_WHAT YOU HAVE TO DO_: Copy each line of the entries that contains the word "Holder".

_LISTED RECORDS_:
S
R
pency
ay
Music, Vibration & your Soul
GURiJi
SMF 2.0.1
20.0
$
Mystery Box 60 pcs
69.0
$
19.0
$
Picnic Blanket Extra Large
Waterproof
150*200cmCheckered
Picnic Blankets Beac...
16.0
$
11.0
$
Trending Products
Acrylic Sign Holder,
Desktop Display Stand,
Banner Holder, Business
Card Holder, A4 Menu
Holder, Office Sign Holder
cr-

--

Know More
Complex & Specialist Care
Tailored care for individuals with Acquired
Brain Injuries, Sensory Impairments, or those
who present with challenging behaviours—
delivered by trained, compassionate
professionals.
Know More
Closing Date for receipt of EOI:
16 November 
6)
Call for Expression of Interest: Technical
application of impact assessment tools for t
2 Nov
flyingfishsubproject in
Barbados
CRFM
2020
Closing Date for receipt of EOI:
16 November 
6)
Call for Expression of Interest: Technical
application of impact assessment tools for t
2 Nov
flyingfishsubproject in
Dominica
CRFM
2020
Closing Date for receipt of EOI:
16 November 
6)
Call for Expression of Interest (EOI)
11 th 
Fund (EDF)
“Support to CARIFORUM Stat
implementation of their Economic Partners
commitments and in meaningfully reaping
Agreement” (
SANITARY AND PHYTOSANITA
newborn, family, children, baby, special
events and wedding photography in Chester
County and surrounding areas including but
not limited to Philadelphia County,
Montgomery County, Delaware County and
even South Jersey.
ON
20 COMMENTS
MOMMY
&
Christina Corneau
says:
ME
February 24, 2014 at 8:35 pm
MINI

_RESPONSE TO THIS EXERCISE_:
Acrylic Sign Holder,
Banner Holder, Business
Card Holder, A4 Menu
Holder, Office Sign Holder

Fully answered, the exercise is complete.